Grâce au projet Crostini, le système d’exploitation de Google pourra lancer de manière native « des machines virtuelles Linux ». Cette fonctionnalité devrait être disponible dès avril prochain.

A l’instar de Windows 10, qui intègre un sous-système Linux depuis octobre 2017, Chrome OS pourra lui aussi bientôt exécuter des applications Linux. Mais en mieux. Contrairement au système de Microsoft, qui n’accepte que des logiciels en ligne de commande, celui de Google pourra également accueillir des applications avec interface graphique.


Cette nouvelle fonctionnalité est en cours de développement, comme l’a remarqué le site Chrome Unboxed. Celui-ci a détecté dans les dernières évolutions de Chromium l’ajout de « Crostini », un projet qui permet de faire « tourner des machines virtuelles Linux sur Chrome OS ».

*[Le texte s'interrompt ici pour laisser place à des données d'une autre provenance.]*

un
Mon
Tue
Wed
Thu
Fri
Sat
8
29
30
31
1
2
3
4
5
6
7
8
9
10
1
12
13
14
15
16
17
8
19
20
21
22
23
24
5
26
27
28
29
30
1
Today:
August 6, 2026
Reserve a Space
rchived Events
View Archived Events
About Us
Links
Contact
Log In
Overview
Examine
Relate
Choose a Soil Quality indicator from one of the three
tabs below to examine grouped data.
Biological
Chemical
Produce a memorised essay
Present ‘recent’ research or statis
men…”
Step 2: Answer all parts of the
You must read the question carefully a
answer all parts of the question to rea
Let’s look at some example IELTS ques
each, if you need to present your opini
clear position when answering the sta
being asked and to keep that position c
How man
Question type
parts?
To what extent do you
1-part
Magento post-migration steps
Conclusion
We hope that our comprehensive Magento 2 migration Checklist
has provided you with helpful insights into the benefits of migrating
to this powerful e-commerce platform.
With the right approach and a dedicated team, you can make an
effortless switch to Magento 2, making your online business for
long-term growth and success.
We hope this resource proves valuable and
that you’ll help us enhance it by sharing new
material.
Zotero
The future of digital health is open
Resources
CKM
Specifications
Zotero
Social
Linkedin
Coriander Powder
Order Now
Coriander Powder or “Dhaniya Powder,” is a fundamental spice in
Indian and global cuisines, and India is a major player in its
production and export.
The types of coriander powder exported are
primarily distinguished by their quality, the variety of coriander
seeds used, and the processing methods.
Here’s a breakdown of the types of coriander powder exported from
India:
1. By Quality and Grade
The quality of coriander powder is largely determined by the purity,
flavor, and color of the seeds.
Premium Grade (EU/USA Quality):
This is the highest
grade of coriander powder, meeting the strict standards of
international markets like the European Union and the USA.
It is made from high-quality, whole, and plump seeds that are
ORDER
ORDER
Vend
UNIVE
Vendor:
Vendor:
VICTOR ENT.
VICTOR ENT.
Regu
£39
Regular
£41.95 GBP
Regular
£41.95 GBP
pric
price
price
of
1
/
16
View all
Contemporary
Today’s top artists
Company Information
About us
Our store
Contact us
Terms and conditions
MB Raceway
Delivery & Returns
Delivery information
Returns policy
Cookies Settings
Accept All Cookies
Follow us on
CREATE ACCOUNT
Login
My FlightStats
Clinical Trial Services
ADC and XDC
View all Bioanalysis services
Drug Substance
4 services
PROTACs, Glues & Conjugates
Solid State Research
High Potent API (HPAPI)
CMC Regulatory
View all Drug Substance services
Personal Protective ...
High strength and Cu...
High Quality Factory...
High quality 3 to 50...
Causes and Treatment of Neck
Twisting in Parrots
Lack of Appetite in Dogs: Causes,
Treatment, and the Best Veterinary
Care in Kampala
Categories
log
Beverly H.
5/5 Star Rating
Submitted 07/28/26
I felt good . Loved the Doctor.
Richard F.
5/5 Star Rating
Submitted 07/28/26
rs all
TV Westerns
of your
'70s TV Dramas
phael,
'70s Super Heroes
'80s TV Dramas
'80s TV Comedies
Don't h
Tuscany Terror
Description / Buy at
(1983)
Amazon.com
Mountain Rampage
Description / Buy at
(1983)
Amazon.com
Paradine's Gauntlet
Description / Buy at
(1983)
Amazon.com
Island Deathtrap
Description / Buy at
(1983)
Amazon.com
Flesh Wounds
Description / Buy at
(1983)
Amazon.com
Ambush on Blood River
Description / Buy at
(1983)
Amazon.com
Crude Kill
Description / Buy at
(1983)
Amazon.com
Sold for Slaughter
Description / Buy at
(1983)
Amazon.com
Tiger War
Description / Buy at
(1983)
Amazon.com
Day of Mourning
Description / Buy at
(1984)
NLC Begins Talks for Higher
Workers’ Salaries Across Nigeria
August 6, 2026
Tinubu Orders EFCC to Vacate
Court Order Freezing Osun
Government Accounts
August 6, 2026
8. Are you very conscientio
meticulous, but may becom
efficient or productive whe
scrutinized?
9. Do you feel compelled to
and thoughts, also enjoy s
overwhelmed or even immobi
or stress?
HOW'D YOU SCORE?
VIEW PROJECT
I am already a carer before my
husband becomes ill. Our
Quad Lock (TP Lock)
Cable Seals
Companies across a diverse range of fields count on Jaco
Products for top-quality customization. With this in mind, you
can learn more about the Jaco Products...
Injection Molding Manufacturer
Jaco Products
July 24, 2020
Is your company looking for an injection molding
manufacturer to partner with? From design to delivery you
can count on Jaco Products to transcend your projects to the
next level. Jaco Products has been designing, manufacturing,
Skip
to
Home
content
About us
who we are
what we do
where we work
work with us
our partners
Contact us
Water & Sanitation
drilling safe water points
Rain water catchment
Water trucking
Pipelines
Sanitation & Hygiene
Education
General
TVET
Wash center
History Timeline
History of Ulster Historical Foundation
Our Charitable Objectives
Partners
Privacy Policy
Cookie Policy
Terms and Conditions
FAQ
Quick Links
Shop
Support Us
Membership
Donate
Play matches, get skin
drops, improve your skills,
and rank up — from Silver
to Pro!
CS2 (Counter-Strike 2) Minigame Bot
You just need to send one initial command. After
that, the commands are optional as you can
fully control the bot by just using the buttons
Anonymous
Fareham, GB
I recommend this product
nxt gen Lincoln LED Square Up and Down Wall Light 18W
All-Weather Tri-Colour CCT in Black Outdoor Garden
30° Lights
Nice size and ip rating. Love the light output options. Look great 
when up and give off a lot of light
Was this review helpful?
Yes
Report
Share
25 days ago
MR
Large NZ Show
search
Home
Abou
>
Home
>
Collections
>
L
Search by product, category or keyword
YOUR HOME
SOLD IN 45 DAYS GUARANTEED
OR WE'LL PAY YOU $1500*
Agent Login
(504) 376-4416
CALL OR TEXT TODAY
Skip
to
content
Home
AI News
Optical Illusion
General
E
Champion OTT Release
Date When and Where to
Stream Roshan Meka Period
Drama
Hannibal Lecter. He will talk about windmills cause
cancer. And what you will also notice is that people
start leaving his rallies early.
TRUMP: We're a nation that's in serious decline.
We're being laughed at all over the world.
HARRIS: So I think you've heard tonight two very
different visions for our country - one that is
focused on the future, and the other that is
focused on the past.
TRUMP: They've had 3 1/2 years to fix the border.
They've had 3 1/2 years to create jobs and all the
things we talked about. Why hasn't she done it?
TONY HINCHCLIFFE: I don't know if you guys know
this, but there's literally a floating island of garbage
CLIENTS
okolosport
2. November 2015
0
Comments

Cette nouvelle fonctionnalité devrait arriver avec la version Chrome OS 66, prévue pour avril 2017. Dans l’un des fichiers du système, il est en effet indiqué « supported on Chrome OS 66 ». On peut donc supposer que Google fera une annonce officielle du projet Crostini à l’occasion de Google I/O, qui se tiendra quelques semaines suivantes.

Crostini est un Crouton amélioré

Le nom « Crostini » - qui désigne une tranche de pain grillé garnie de mozzarella, de jambon ou de légumes - n’est pas un fait du hasard. Il fait référence au projet open source « Crouton », qui permet justement de faire tourner un système Linux sur Chrome OS, un « hack » fortement apprécié par les développeurs et autres fans de logiciels libres. Le problème, c’est que cette manipulation nécessite de mettre Chrome OS en mode développeur, ce qui abaisse son niveau de sécurité. C’est dommage, car c’est justement l’un des gros points forts de cette plate-forme.


Avec Crostini, on obtient le meilleur des deux mondes : on peut lancer des applications Linux tout en préservant la sécurité globale du système. Crostini devrait donc se révéler bien plus savoureux que Crouton. Cette nouveauté devrait beaucoup plaire aux développeurs et fan de logiciels libres, une frange de la population que Google cherche visiblement à attirer.

Reste à savoir quelles seront les modalités de cette intégration. Toutes les applications Linux pourront-elles être exécutées sur Chrome OS ? Ou seront-elles triées sur le volet par Google ? Au-delà des applications, pourra-t-on exécuter des systèmes Linux entier ? Il faudra probablement attendre la conférence Google I/O pour le savoir.